“This monograph is devoted to the qualitative behavior of solutions (oscillation, non-oscillation, stability, asymptotic behaviors, etc.) of various ordinary differential equations of third order with and without delay. It is suitable for those mathematicians and of other sciences dealing with mathematics and engineering. … In summary, this monography is useful for researches investigating the qualitative behavior of solutions of ordinary differential equations of third order.” (Cemil Tunç, zbMATH 1308.34002, 2015)
“This is a comprehensive monograph on third-order differential equations, spanning more than 500 pages and collecting recent results on qualitative behavior of solutions of these equations. … the book may serve as a basis for understanding the oscillatory and asymptotic theory of third-order differential equations, offering a comprehensive account of today’s knowledge in the field and a rich source of references for specialists.” (Zuzana Došlá, Mathematical Reviews, November, 2014)This book discusses the theory of third-order differential equations. Most of the results are derived from the results obtained for third-order linear homogeneous differential equations with constant coefficients. M. Gregus, in his book written in 1987, only deals with third-order linear differential equations. These findings are old, and new techniques have since been developed and new results obtained.

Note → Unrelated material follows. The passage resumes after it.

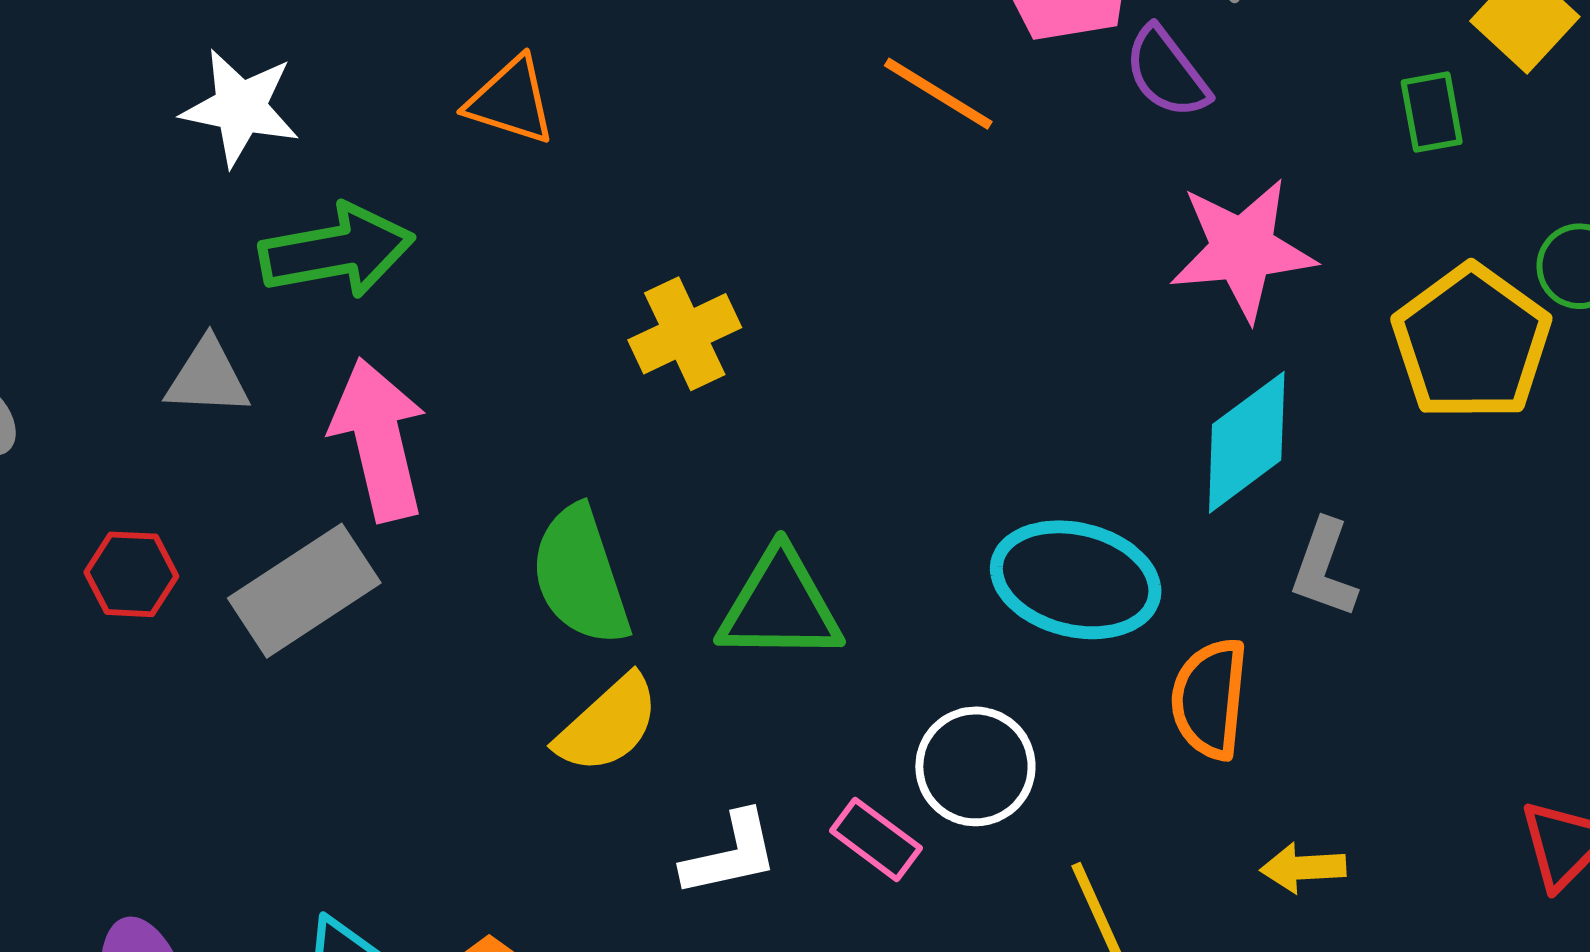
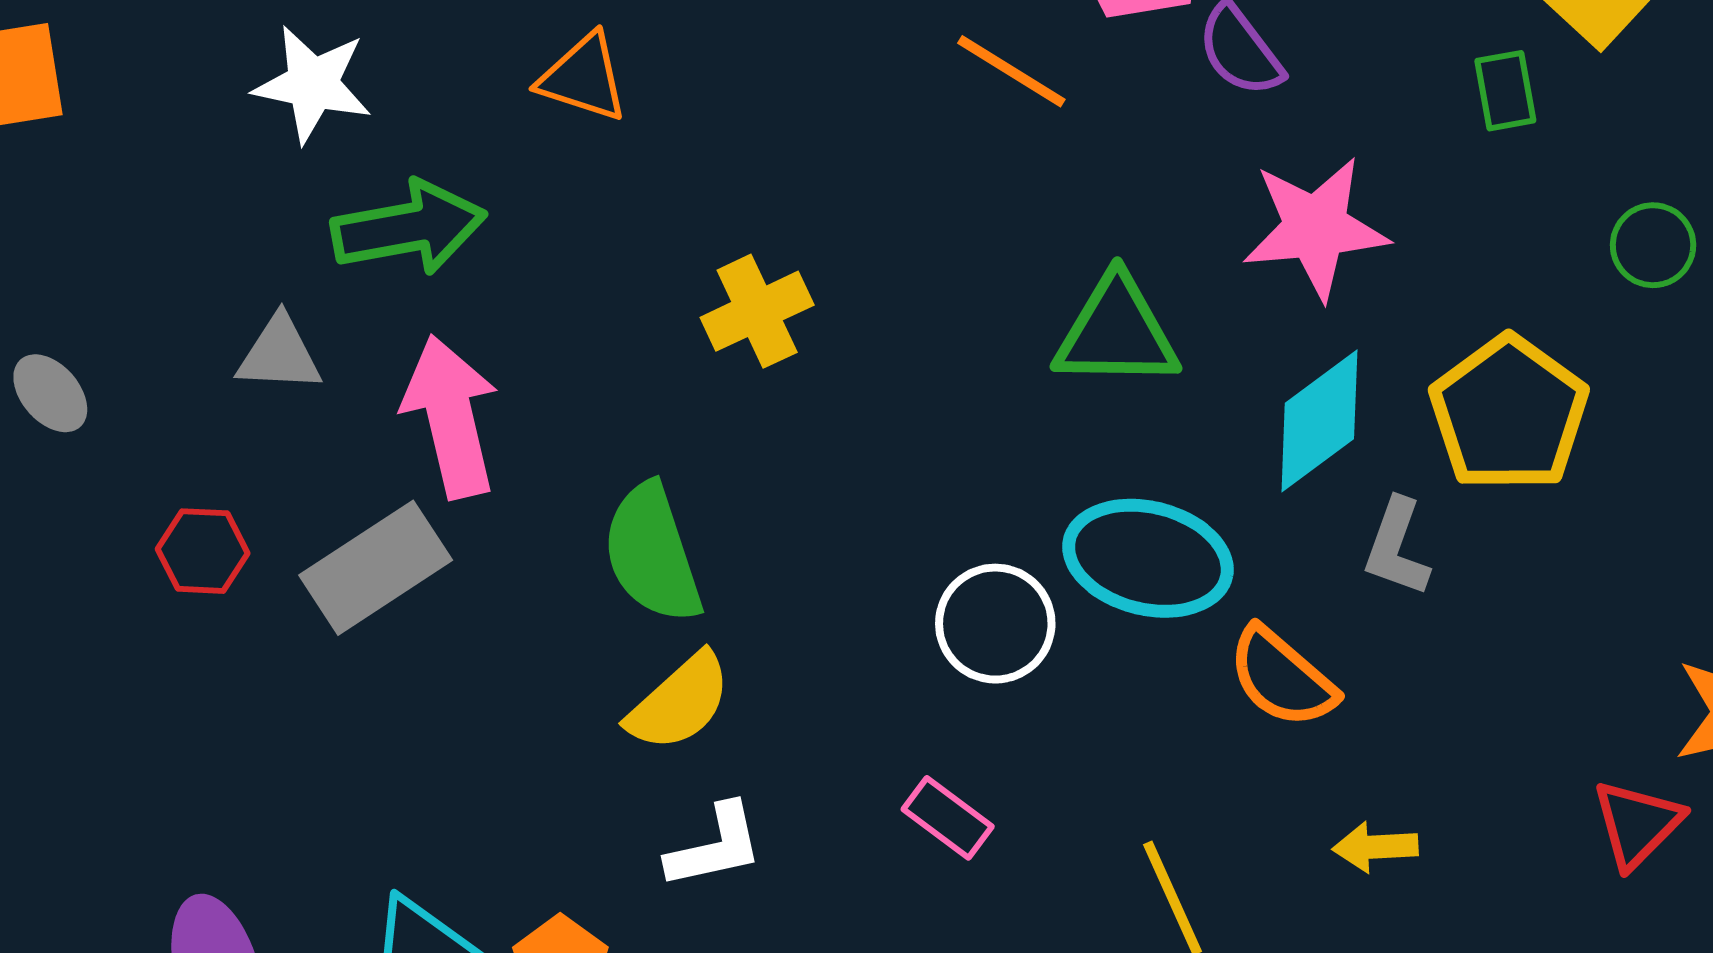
yellow pentagon: (1472, 343) -> (1509, 414), moved
green triangle: (780, 606) -> (1116, 332), moved
orange semicircle: (1210, 699) -> (1282, 678), turned -55
white circle: (975, 766) -> (995, 624), moved
white L-shape: (730, 854) -> (715, 846), moved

Chapter 1 introduces the results for oscillation and non-oscillation of solutions of third-order linear differential equations with constant coefficients, and a brief introduction to delay differential equations is given. The oscillation and asymptotic behavior of non-oscillatory solutions of homogeneous third-order linear differential equations with variable coefficients are discussed in Ch. 2. The results are extended to third-order linear non-homogeneous equations in Ch. 3, while Ch. 4 explains the oscillation and non-oscillation results for homogeneous third-order nonlinear differential equations. Chapter 5 deals with the z-type oscillation and non-oscillation of third-order nonlinear and non-homogeneous differential equations. Chapter 6 is devoted to the study of third-order delay differential equations. Chapter 7 explains the stability of solutions of third-order equations. Some knowledge of differential equations, analysis and algebra is desirable, but not essential, in order to study the topic.